» Exercise aim: Please set down every entry from the listing below, word for word.

» Listed entries:
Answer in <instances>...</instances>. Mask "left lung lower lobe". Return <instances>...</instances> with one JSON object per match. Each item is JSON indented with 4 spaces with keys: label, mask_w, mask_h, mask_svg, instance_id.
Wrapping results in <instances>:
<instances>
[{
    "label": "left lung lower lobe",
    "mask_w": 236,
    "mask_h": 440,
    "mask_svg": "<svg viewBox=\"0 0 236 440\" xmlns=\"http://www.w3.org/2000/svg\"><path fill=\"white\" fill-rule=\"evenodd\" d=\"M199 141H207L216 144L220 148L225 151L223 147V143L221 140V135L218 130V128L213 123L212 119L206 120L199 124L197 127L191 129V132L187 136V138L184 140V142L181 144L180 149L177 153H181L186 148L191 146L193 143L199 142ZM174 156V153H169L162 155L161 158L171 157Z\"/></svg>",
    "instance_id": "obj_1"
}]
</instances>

» Solution to the problem:
Answer in <instances>...</instances>. Mask "left lung lower lobe". Return <instances>...</instances> with one JSON object per match. Each item is JSON indented with 4 spaces with keys: label, mask_w, mask_h, mask_svg, instance_id.
Wrapping results in <instances>:
<instances>
[{
    "label": "left lung lower lobe",
    "mask_w": 236,
    "mask_h": 440,
    "mask_svg": "<svg viewBox=\"0 0 236 440\" xmlns=\"http://www.w3.org/2000/svg\"><path fill=\"white\" fill-rule=\"evenodd\" d=\"M199 141H207L216 144L220 148L225 151L223 147V143L221 140V135L218 130V128L213 123L212 119L206 120L199 124L197 127L191 129V132L187 136V138L184 140V142L181 144L180 149L177 153H181L186 148L191 146L193 143L199 142ZM174 156V153H169L162 155L161 158L171 157Z\"/></svg>",
    "instance_id": "obj_1"
}]
</instances>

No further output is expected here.